By proving low CD14 and high CD11c expression, the activation of the p38 MAPK and the NF-κB pathway as well as the secretion of inflammatory cytokines after sensitizer treatment in addition to their capability to phagocytose pathogen-derived membrane particles, our THP-1-derived iDCs could be identified as potential dermal dendritic cell surrogates.
For compound characterization, a robust and relatively easily accessible human tissue platform would be desirable as an alternative to animal experiments or highly variable and time-consuming transplants from human skin. Hence, the overall aim was to integrate the iDCs into a human skin model. For this the Phenion® Full-Thickness Skin Model was chosen due its unique porous matrix, which allows the fibroblasts to adhere to and migrate into the collagen and to secrete extracellular matrix components such as elastin and fibrillin-1 (44, 47), mimicking the elastic network of native human skin and thereby potentially providing the inevitable environment for DDCs. Histological analysis of the skin tissue revealed the integration iDCs in the dermis, predominantly underneath the epidermis. This location is in line with the observation for CD11c positive dendritic cells in normal human skin, which have been found to be located in the superior dermis (59). Contrary, cells expressing monocyte/macrophage markers such as CD14 or CD163 are largely located in the superior papillary and reticular dermis (59). Noteworthy, the integration of the iDCs as DDCs did not impair the stratification of the epidermis.
To prove the immune competence of the newly developed iDC containing full-thickness skin model, the skin models were treated topically with 380 µM NiSO4 and 20 µM DNCB for 23 h and subsequently dissociated enzymatically into single cell suspensions for the analysis of the surface marker expression of CD54 and CD86 on the DDC surrogates (identified via CD45 expression). While treatment of iDCs with NiSO4 only resulted in a 1.2-fold up-regulation of CD54 and a 1.4-fold upregulation of CD86, topical sensitizer administration resulted in a 1.3-fold upregulation of CD54 and a 1.5-fold upregulation of CD86 on tissue-integrated iDCs. Thus, we were able to prove the functionality and thereby the immune competence of our DDC surrogate model 12 days after the integration of iDCs. Noteworthy, despite the vigorous enzymatic dissociation, the expression of both surface markers was still detectable on tissue -integrated iDCs and the upregulation could be detected in a similar manner (fold of induction) compared to the isolated iDCs. In fact, this is not self-evidently, as on one hand the protein expression pattern could change due to the complex three-dimensional co-cultivation with keratinocytes and fibroblasts and on the other hand the enzymatic tissue dissociation has been proven to alter or even diminish the cell surface antigen expression on distinct immune cell populations (60–63).

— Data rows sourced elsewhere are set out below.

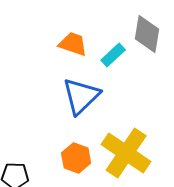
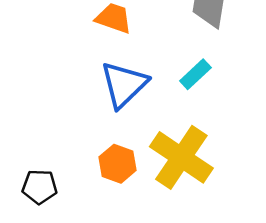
cyan rectangle: (113, 55) -> (195, 74), moved

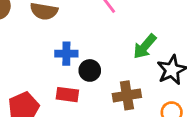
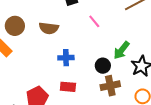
black circle: (90, 70) -> (103, 66), moved

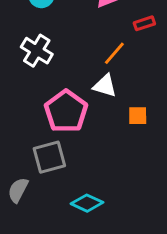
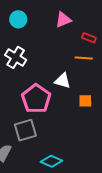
red rectangle: (144, 23) -> (89, 38), turned 40
orange line: (114, 53) -> (84, 58), moved, turned 54

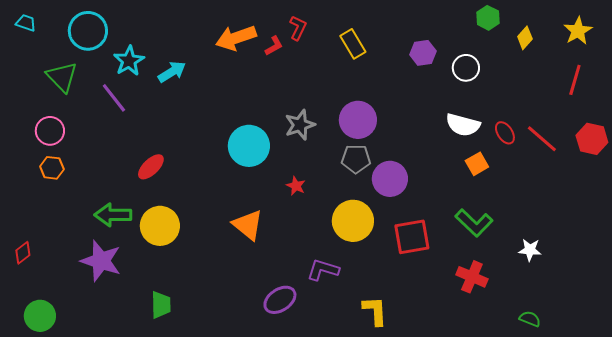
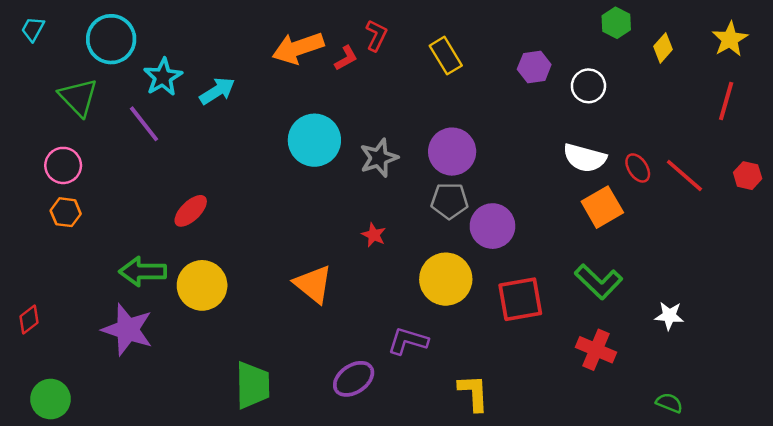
cyan trapezoid: (26, 23) -> (33, 29), turned -80
red hexagon: (592, 139) -> (748, 176), size x0.7
cyan circle: (249, 146) -> (314, 140), moved
orange square: (477, 164) -> (602, 207), size x1.4
green trapezoid: (161, 305) -> (253, 385), moved, size x1.4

In order to initially assess the potential of our engineered skin tissue for drug discovery applications, we aimed to prove that our immune competent skin model is amenable for the qualitative characterization of putative anti-inflammatory compounds. Therefore, isolated iDCs as well as the immune competent skin model were treated with dexamethasone, an anti-inflammatory, anti-allergic synthetic glucocorticoid (48), for 1 h followed by 23 h of NiSO4 exposure. Indeed, pre-treatment with dexamethasone significantly reduced the NiSO4 induced secretion of IL-8, IL-6 and IL-1β and could suppress the expression of CD54 and CD86 on isolated as well as on the tissue-integrated iDCs. In line with our results, the expression of CD54 and CD86 on murine bone marrow derived DC surrogates was downregulated by dexamethasone treatment in a dose-dependent manner and the secretion of IL-1β was decreased significantly (64). Furthermore, the presence of dexamethasone during the differentiation of PBMC into DC surrogates decreased the basal expression of CD86 as well as the TNF-α induced upregulation of CD86 and the LPS-induced secretion of TNF-α and IL-1β (65). By suppressing the expression of CD54 and CD86, as well as the secretion of IL-8, IL-6 and IL-1, which are required for the activation, stimulation and recruitment of T cells, dexamethasone might contribute to T cell inhibitory effects and thereby suppressing the immune response.
Altogether, the THP-1 derived iDCs are profoundly characterized by a low CD14 and high CD11c expression, the ability phagocytose membrane components derived from pathogens (41) and to identify sensitizers such as DNCB and NiSO4, which is subsequently followed by the upregulation of adhesion molecules, such as CD54 and co-stimulatory molecules such as CD86 required for the co-stimulation of naïve CD4+ T cells. In addition, T cell activation might be supported via upregulation of IL-12p40 upon sensitizer treatment (41). Our findings may contribute to the understanding of the crucial role of DDC for antigen presentation in the skin and the potential to migrate and activate T cells faster and outnumber LCs by 10:1 in draining lymph nodes (39, 40). Furthermore, the sensitizer induced activation of the NF-κB and the p38 MAPK pathway and the secretion of inflammatory cytokines such as IL-8, IL-6, IL-1β and TNF-α as it was stated for other DC surrogates could be validated. Thus, our THP-1-derived iDCs fulfill all required in vitro criteria for dermal dendric cell surrogates. By integrating those iDCs into a full-thickness skin model, we are the first to engineer a human immune competent full-thickness skin model containing THP-1-derived iDCs as dermal dendritic cell surrogates, which serve as an easily accessible tool to identify sensitizers and to qualitatively analyze putative anti-inflammatory compounds according to the 3R principles. Prospectively, our immune competent DDC model might be suitable for the research and understanding of inflammatory skin conditions such as psoriasis or diabetic skin manifestations often accompanied with recurring fungal or bacterial infections (66, 67).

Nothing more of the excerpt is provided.